(Dataset records Opens)
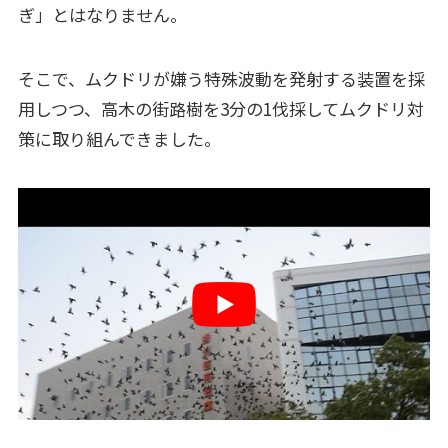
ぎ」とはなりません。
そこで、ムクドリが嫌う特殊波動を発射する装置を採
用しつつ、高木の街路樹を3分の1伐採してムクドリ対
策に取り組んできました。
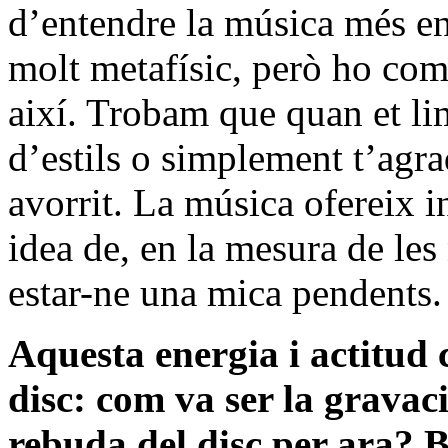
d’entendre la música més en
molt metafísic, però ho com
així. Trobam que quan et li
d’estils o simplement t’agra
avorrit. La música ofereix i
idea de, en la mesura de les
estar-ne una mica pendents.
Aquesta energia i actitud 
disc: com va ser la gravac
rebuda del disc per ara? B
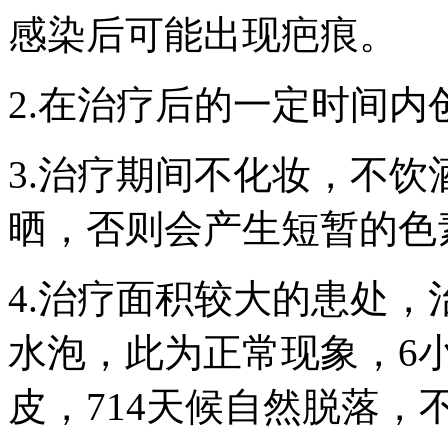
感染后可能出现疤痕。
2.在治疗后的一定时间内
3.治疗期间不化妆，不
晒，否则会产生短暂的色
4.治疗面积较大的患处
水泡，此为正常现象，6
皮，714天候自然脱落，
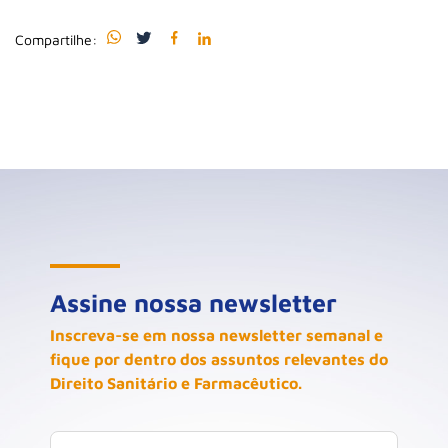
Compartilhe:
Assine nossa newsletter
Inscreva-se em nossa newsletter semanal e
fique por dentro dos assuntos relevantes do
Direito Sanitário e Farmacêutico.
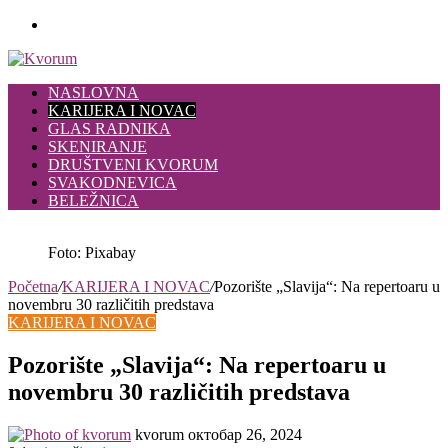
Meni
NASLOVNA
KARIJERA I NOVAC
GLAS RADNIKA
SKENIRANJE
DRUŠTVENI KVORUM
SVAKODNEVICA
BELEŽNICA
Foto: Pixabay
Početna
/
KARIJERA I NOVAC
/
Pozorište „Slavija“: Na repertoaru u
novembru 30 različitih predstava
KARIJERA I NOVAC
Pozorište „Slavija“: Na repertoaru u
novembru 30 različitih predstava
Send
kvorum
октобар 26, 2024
(Dataset records Closes)
(Dataset records Opens)
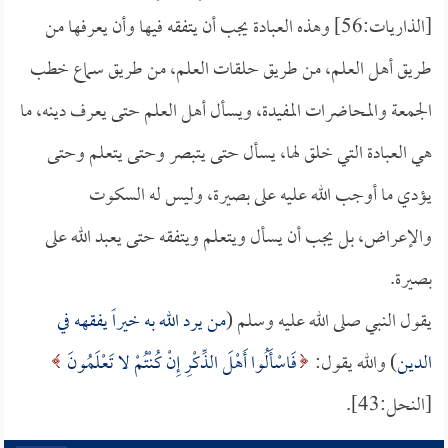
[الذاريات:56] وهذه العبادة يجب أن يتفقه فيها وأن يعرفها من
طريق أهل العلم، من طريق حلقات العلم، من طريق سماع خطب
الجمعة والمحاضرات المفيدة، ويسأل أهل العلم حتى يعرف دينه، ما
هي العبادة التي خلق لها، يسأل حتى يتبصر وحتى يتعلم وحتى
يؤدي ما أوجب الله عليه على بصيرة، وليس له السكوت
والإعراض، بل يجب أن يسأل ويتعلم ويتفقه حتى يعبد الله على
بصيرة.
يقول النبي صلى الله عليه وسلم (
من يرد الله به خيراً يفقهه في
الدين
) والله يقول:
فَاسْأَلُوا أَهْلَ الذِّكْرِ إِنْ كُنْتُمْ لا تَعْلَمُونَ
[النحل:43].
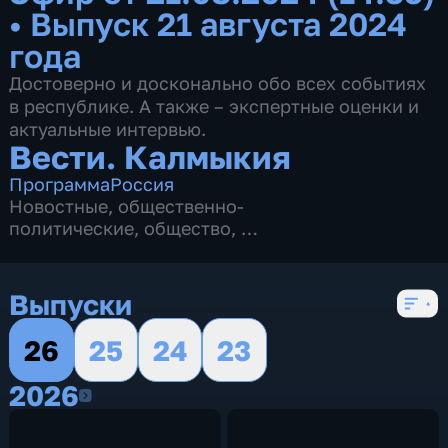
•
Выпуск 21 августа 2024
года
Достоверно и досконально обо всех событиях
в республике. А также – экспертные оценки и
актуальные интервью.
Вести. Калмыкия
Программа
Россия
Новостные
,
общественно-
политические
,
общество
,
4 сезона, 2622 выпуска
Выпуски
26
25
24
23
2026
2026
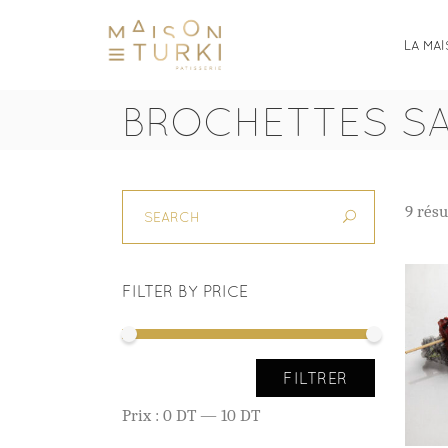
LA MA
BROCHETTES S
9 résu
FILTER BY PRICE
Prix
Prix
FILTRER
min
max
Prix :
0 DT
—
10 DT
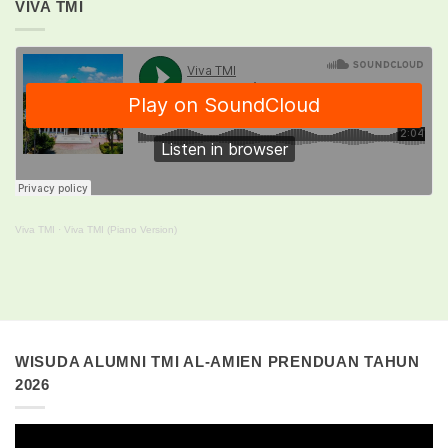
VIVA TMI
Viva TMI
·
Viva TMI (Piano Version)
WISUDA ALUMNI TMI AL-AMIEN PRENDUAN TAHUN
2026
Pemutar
(Dataset records Closes)
(Dataset records Opens)
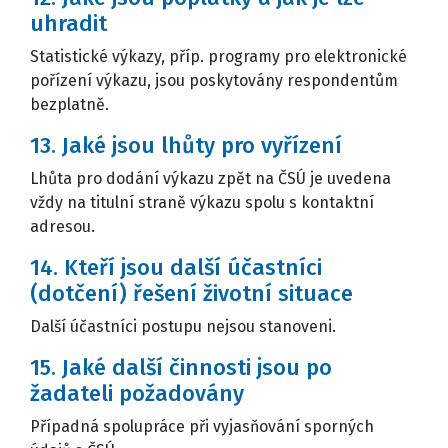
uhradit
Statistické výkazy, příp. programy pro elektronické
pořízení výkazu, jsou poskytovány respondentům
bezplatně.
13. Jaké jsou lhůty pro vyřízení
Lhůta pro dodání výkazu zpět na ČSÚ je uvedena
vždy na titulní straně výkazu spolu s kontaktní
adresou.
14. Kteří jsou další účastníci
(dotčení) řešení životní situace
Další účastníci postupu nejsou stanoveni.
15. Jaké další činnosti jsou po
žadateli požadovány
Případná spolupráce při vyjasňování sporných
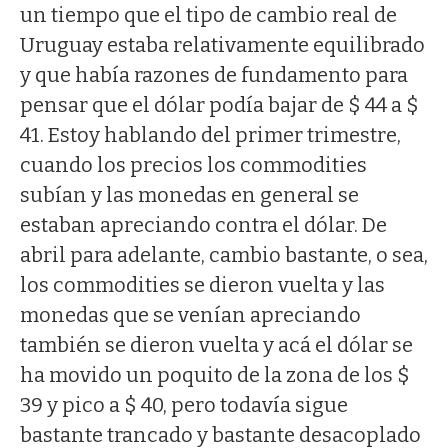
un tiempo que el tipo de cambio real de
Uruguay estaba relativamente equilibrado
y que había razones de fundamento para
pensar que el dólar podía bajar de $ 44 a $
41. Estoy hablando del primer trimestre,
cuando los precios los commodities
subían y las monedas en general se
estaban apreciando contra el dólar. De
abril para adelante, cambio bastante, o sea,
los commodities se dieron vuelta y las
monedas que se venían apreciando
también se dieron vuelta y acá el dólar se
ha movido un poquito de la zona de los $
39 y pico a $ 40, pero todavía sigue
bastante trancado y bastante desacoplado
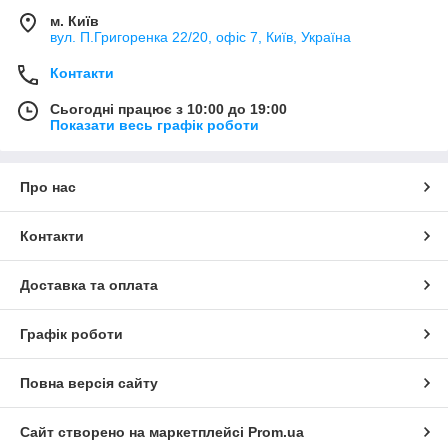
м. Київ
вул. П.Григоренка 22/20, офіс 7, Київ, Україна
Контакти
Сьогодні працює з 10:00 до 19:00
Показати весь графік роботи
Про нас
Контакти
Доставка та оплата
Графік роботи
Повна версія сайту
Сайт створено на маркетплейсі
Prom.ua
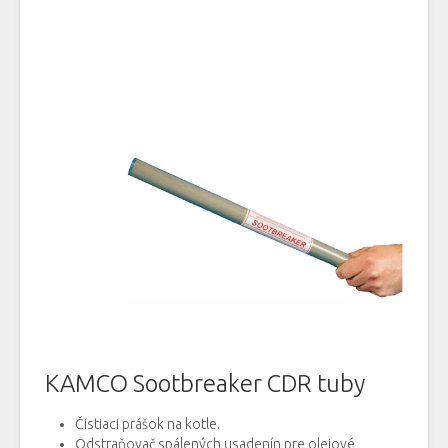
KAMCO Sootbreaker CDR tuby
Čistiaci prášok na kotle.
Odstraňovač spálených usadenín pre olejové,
(Dataset records Closes)
Task prompt -> Among the entries above, take the line with "39 y pico a $ 40, pero todavía sigue", the line with "KAMCO Sootbreaker CDR tuby", and all the lines between them, and restate them word for word without pictures.

Response to this task ->
39 y pico a $ 40, pero todavía sigue
bastante trancado y bastante desacoplado
м. Київ
вул. П.Григоренка 22/20, офіс 7, Київ, Україна
Контакти
Сьогодні працює з 10:00 до 19:00
Показати весь графік роботи
Про нас
Контакти
Доставка та оплата
Графік роботи
Повна версія сайту
Сайт створено на маркетплейсі
Prom.ua
KAMCO Sootbreaker CDR tuby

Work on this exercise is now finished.